You may wonder why this is significant. There are two reasons. First, India with its burgeoning middle-class is a huge aviation market. As prices drop, visa restrictions ease and income grows, you will see millions of Indians travelling internationally every year. Second, Indigo launched its international operations only in 2011. It took less than a decade for the airline to become the largest carrier beating Air India which has been flying for several decades. Over the last few months, Indigo has been launching new international routes at an unprecedented rate.
Indeed, this achievement was helped with the fateful demise of Jet Airways.
Normally, the story would have ended here. But there was a twist.
Air India, challenged the report from CAPA. In a strongly worded letter, Air India stated that the methodology used to calculate market share is flawed. It stressed that the report calculates market share by seat count. While the globally accepted methodology to calculate market share is through Available Seat Kilometers (ASK or ASKM).
Source: Tarun Shukla / Twitter
As per Air India, it is the clear leader in international segment with a market share of 16.7%. Indigo, the second largest player, is at half of Air India’s market share. This is because Air India flies to several long-haul destinations (Europe, USA, Australia) while Indigo flies primarily to South East Asia and Middle East.
It is hard to disagree with Air India. The airline rightly notes that ASK is the usual metric used to calculate capacity and market share. However, as the response from CAPA mentions, the report clearly says that the calculations are done on seats.
However, it is also a fact that sooner or later Indigo will overtake Air India in ASKs too. It is in a better financial condition, has plenty of planes on order and is growing at a significantly faster rate. While you can appreciate Air India for contesting the report, it is only a matter of time.
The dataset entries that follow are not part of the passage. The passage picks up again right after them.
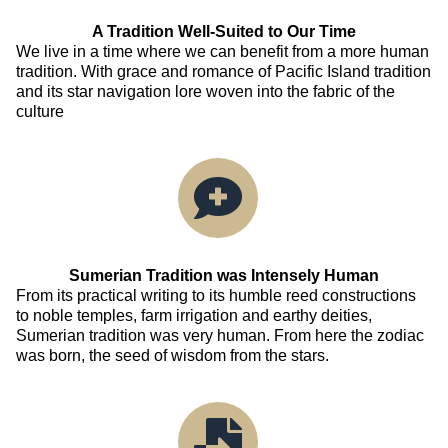
A Tradition Well-Suited to Our Time
We live in a time where we can benefit from a more human
tradition. With grace and romance of Pacific Island tradition
and its star navigation lore woven into the fabric of the
culture
Sumerian Tradition was Intensely Human
From its practical writing to its humble reed constructions
to noble temples, farm irrigation and earthy deities,
Sumerian tradition was very human. From here the zodiac
was born, the seed of wisdom from the stars.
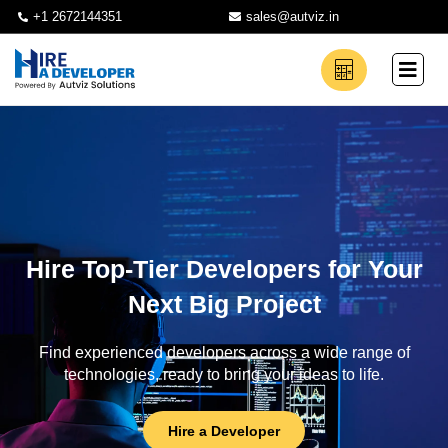
+1 2672144351
sales@autviz.in
Hire Top-Tier Developers for Your
Next Big Project
Find experienced developers across a wide range of
technologies, ready to bring your ideas to life.
Hire a Developer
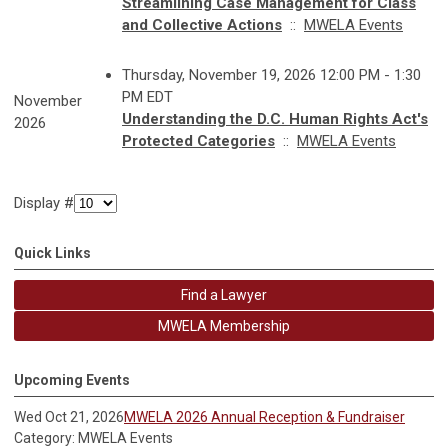
Streamlining Case Management for Class
and Collective Actions
::
MWELA Events
Thursday, November 19, 2026 12:00 PM - 1:30
PM EDT
November
Understanding the D.C. Human Rights Act's
2026
Protected Categories
::
MWELA Events
Display #
Quick Links
Find a Lawyer
MWELA Membership
Upcoming Events
Wed Oct 21, 2026
MWELA 2026 Annual Reception & Fundraiser
Category: MWELA Events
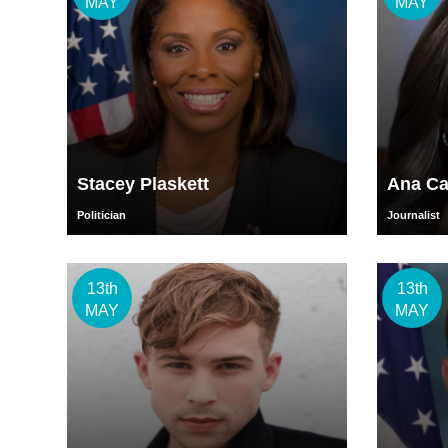
MAY
MAY
Stacey Plaskett
Ana Ca
Politician
Journalist
13th
13th
MAY
MAY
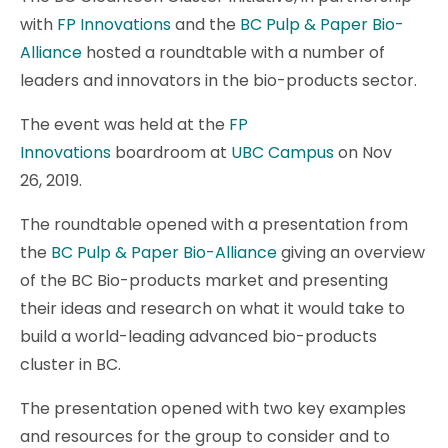
with
FP Innovations
and the
BC Pulp & Paper Bio-
Alliance
hosted a roundtable with a number of
leaders and innovators in the bio-products sector.
The event was held at the
FP
Innovations
boardroom at
UBC Campus
on Nov
26, 2019.
The roundtable opened with a presentation from
the
BC Pulp & Paper Bio-Alliance
giving an overview
of the BC Bio-products market and presenting
their ideas and research on what it would take to
build a world-leading advanced bio-products
cluster in BC.
The presentation opened with two key examples
and resources for the group to consider and to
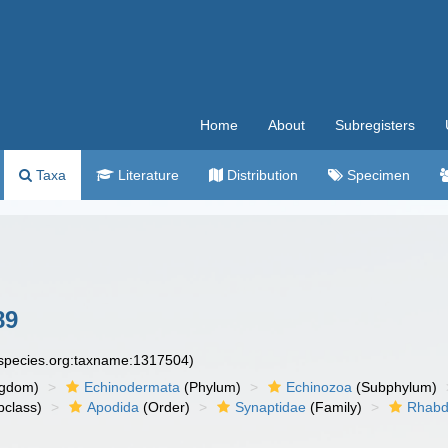
Home
About
Subregisters
Taxa
Literature
Distribution
Specimen
89
especies.org:taxname:1317504)
ngdom)
Echinodermata
(Phylum)
Echinozoa
(Subphylum)
class)
Apodida
(Order)
Synaptidae
(Family)
Rhabd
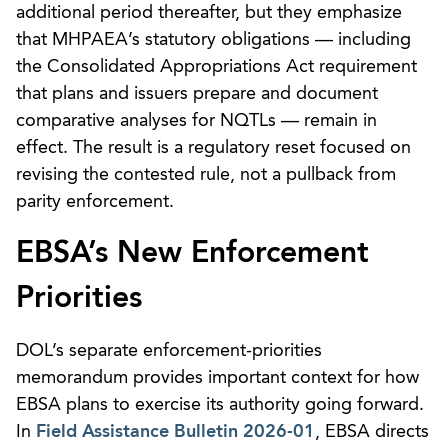
additional period thereafter, but they emphasize
that MHPAEA’s statutory obligations — including
the Consolidated Appropriations Act requirement
that plans and issuers prepare and document
comparative analyses for NQTLs — remain in
effect. The result is a regulatory reset focused on
revising the contested rule, not a pullback from
parity enforcement.
EBSA’s New Enforcement
Priorities
DOL’s separate enforcement-priorities
memorandum provides important context for how
EBSA plans to exercise its authority going forward.
In
Field Assistance Bulletin 2026-01
, EBSA directs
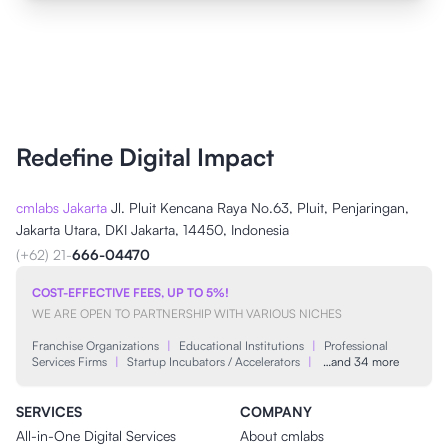
Redefine Digital Impact
cmlabs Jakarta
Jl. Pluit Kencana Raya No.63, Pluit, Penjaringan,
Jakarta Utara, DKI Jakarta, 14450, Indonesia
(+62) 21-
666-04470
COST-EFFECTIVE FEES, UP TO 5%!
WE ARE OPEN TO PARTNERSHIP WITH VARIOUS NICHES
Franchise Organizations
|
Educational Institutions
|
Professional
Services Firms
|
Startup Incubators / Accelerators
|
…and 34 more
SERVICES
COMPANY
All-in-One Digital Services
About cmlabs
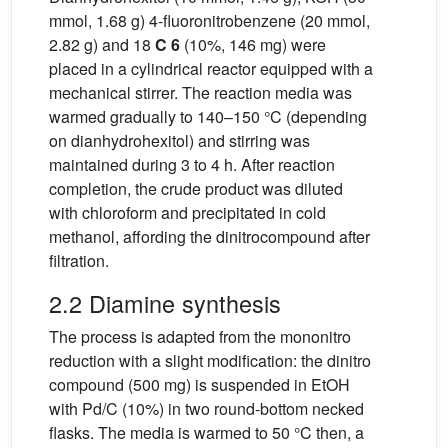
mmol, 1.68 g) 4-fluoronitrobenzene (20 mmol,
2.82 g) and 18
C 6
(10%, 146 mg) were
placed in a cylindrical reactor equipped with a
mechanical stirrer. The reaction media was
warmed gradually to 140–150 °C (depending
on dianhydrohexitol) and stirring was
maintained during 3 to 4 h. After reaction
completion, the crude product was diluted
with chloroform and precipitated in cold
methanol, affording the dinitrocompound after
filtration.
2.2 Diamine synthesis
The process is adapted from the mononitro
reduction with a slight modification: the dinitro
compound (500 mg) is suspended in EtOH
with Pd/C (10%) in two round-bottom necked
flasks. The media is warmed to 50 °C then, a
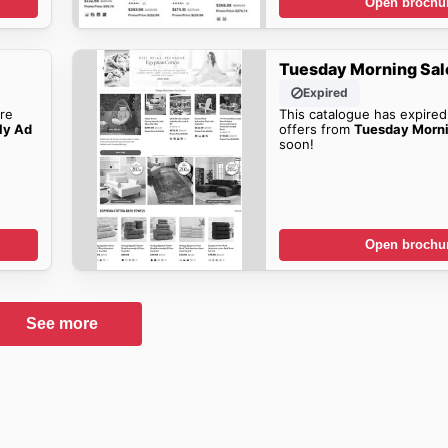
Open brochu
Tuesday Morning Sal
Expired
re
This catalogue has expired
ly Ad
offers from
Tuesday Morn
soon!
Open brochu
See more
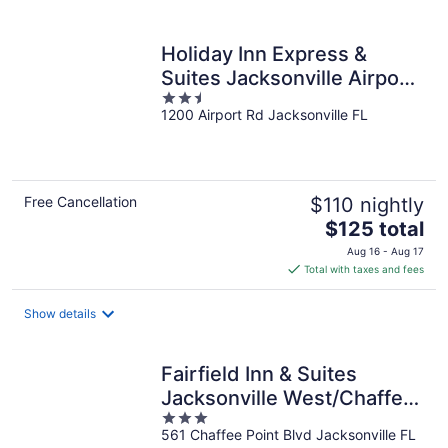
per
night
Holiday Inn Express &
Suites Jacksonville Airport
2.5
by IHG
1200 Airport Rd Jacksonville FL
out
of
5
Free Cancellation
$110 nightly
The
$125 total
price
Aug 16 - Aug 17
is
Total with taxes and fees
$125
total
Show details
per
night
Fairfield Inn & Suites
Jacksonville West/Chaffee
3
Point
561 Chaffee Point Blvd Jacksonville FL
out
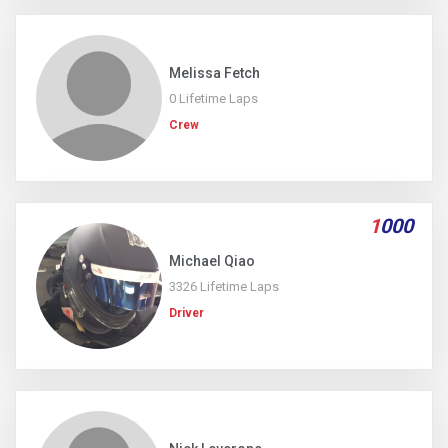
Melissa Fetch
0 Lifetime Laps
Crew
1
000
Michael Qiao
3326 Lifetime Laps
Driver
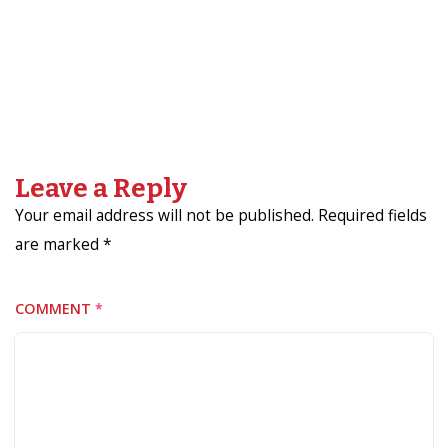
Leave a Reply
Your email address will not be published. Required fields
are marked *
COMMENT
*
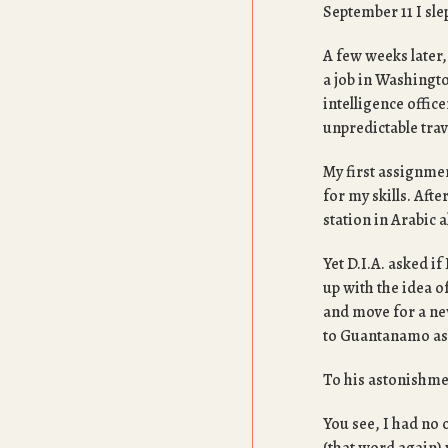
September 11 I sle
A few weeks later,
a job in Washingto
intelligence offic
unpredictable trav
My first assignmen
for my skills. Aft
station in Arabic a
Yet D.I.A. asked i
up with the idea o
and move for a ne
to Guantanamo as 
To his astonishmen
You see, I had no 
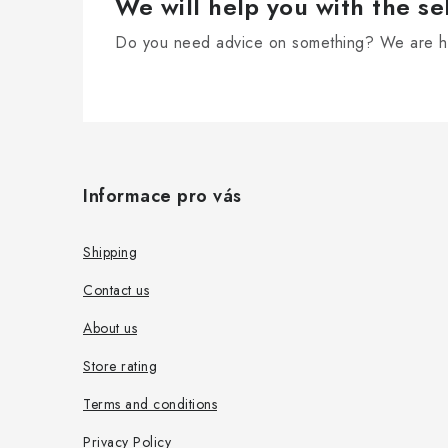
We will help you with the se
Do you need advice on something? We are he
F
o
Informace pro vás
o
t
Shipping
e
Contact us
r
About us
Store rating
Terms and conditions
Privacy Policy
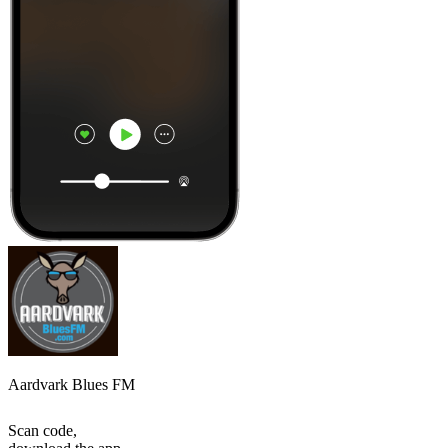
Aardvark Blues FM
Scan code,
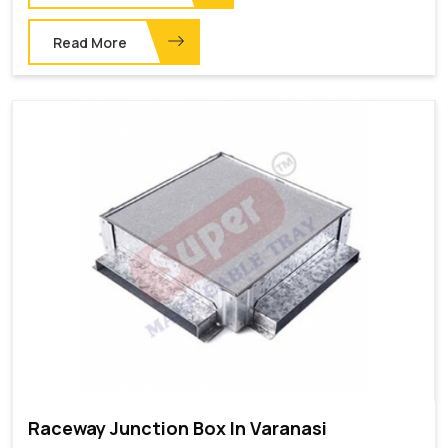
Read More
Raceway Junction Box In Varanasi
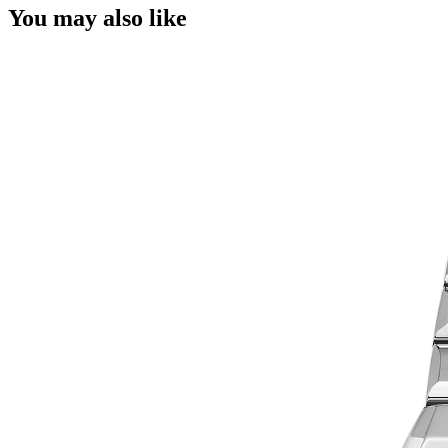
You may also like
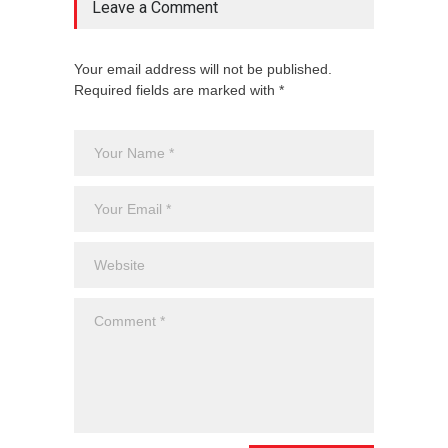
Leave a Comment
Your email address will not be published.
Required fields are marked with *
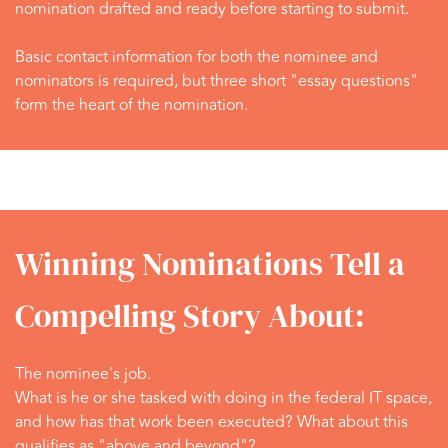
nomination drafted and ready before starting to submit.
Basic contact information for both the nominee and
nominators is required, but three short "essay questions"
form the heart of the nomination.
Winning Nominations Tell a
Compelling Story About:
The nominee's job.
What is he or she tasked with doing in the federal IT space,
and how has that work been executed? What about this
qualifies as "above and beyond"?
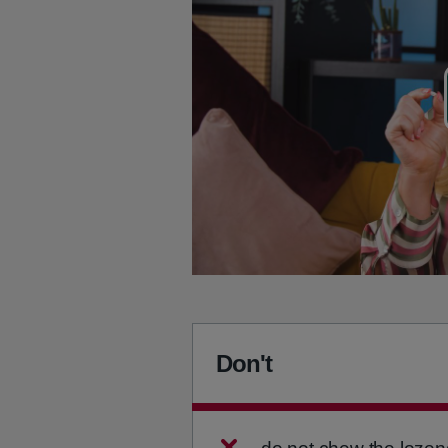
Don't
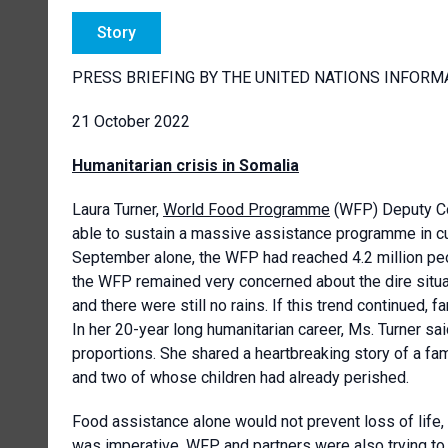
Story
PRESS BRIEFING BY THE UNITED NATIONS INFORM
21 October 2022
Humanitarian crisis in Somalia
Laura Turner,
World Food Programme
(WFP) Deputy Cou
able to sustain a massive assistance programme in cur
September alone, the WFP had reached 4.2 million peo
the WFP remained very concerned about the dire situat
and there were still no rains. If this trend continued,
In her 20-year long humanitarian career, Ms. Turner s
proportions. She shared a heartbreaking story of a fam
and two of whose children had already perished.
Food assistance alone would not prevent loss of life
was imperative. WFP and partners were also trying to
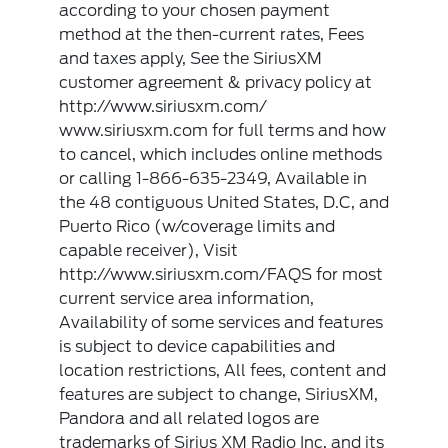
according to your chosen payment
method at the then-current rates, Fees
and taxes apply, See the SiriusXM
customer agreement & privacy policy at
http://www.siriusxm.com/
www.siriusxm.com for full terms and how
to cancel, which includes online methods
or calling 1-866-635-2349, Available in
the 48 contiguous United States, D.C, and
Puerto Rico (w/coverage limits and
capable receiver), Visit
http://www.siriusxm.com/FAQS for most
current service area information,
Availability of some services and features
is subject to device capabilities and
location restrictions, All fees, content and
features are subject to change, SiriusXM,
Pandora and all related logos are
trademarks of Sirius XM Radio Inc, and its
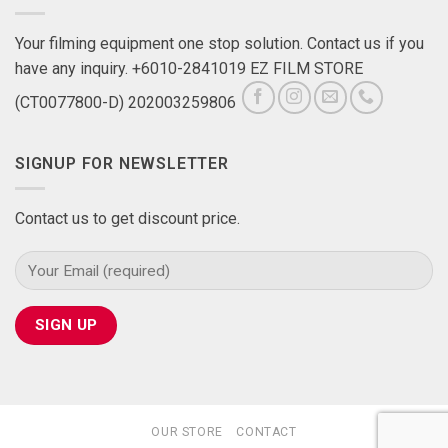
Your filming equipment one stop solution. Contact us if you
have any inquiry. +6010-2841019 EZ FILM STORE
(CT0077800-D) 202003259806
SIGNUP FOR NEWSLETTER
Contact us to get discount price.
OUR STORE
CONTACT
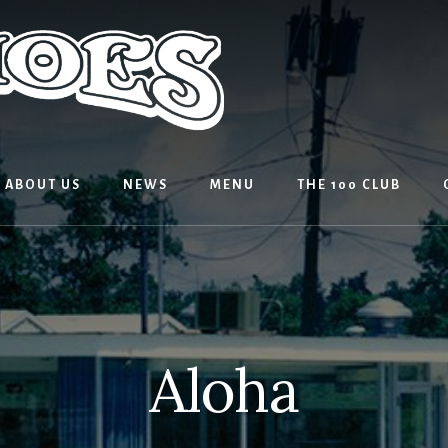
ABOUT US
NEWS
MENU
THE 100 CLUB
Aloha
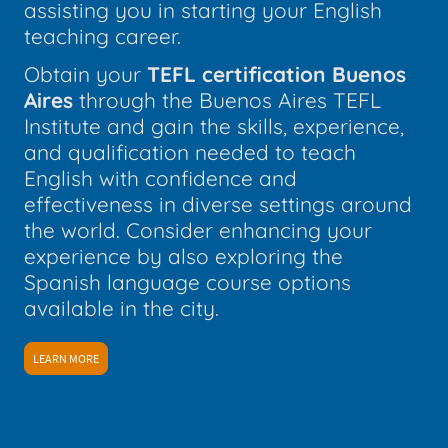
assisting you in starting your English
teaching career.
Obtain your
TEFL certification Buenos
Aires
through the Buenos Aires TEFL
Institute and gain the skills, experience,
and qualification needed to teach
English with confidence and
effectiveness in diverse settings around
the world. Consider enhancing your
experience by also exploring the
Spanish language course options
available in the city.
LEARN MORE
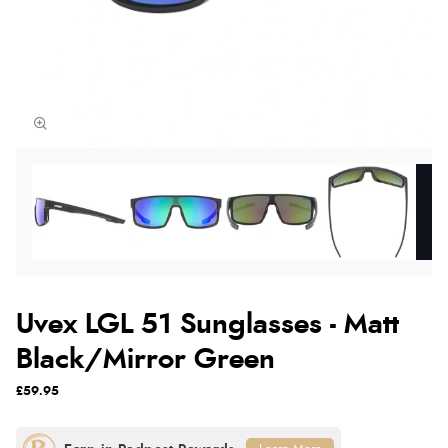
Uvex LGL 51 Sunglasses - Matt
Black/Mirror Green
£59.95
One thing I loved about Air India’s response was the data it provided for free. You can see ASKs for the Top 25 airlines in India. I know people who would have paid good money for this data 🙂
But You Mentioned Emirates You Clickbaiter?
So where does this leave Emirates? As the letter from Air India mentions, Emirates is the third largest player and the largest non-Indian player. It has an ASK of 1.4 billion in a month.
My ‘back-of-the-envelope’ calculations yield a similar result. As I had previously calculated, Emirates flies approximately 73,000 seats weekly to and from India. If you take the average flying distance 2,300 kilometers from Dubai to India, you would get an ASK of 1.44.
However, there is a major issue with this analysis. Unlike Air India or Indigo, Emirates does not fly point-to-point. Indians who fly by Emirates go to several destinations including Los Angeles (13,000 km), New York (11,000 km), London (5,500 km) etc.
In fact, as per a recent report, 63% of the passengers at DXB airport are in transit. In fact, only 8% of the passengers leave the airport and explore the city.
Let me explain this using an example. Let us say you are flying from Mumbai to New York via Dubai on Emirates. The data given by Air India records only the first leg of your journey – 1,940 km. The second (and longer) leg of your journey is not recorded. In reality, you are flying 12,900 km (Mumbai – Dubai – New York).
So, how do we get an approximate representation of true ASK for Emirates?
I assume that an average passenger flies from India to London on Emirates. Adding 5,500 km to 63% of the transit passengers, I get an overall ASK of 3.5 billion. Note that I have not added flydubai or Spicejet. Emirates has codeshare arrangements with both. To be fair, Air India does not add Air India Express either.
At an ASK of 3.5 billion, Emirates turns out to be the second largest player and a very close competitor to Air India.
What do you think? Comments are welcome.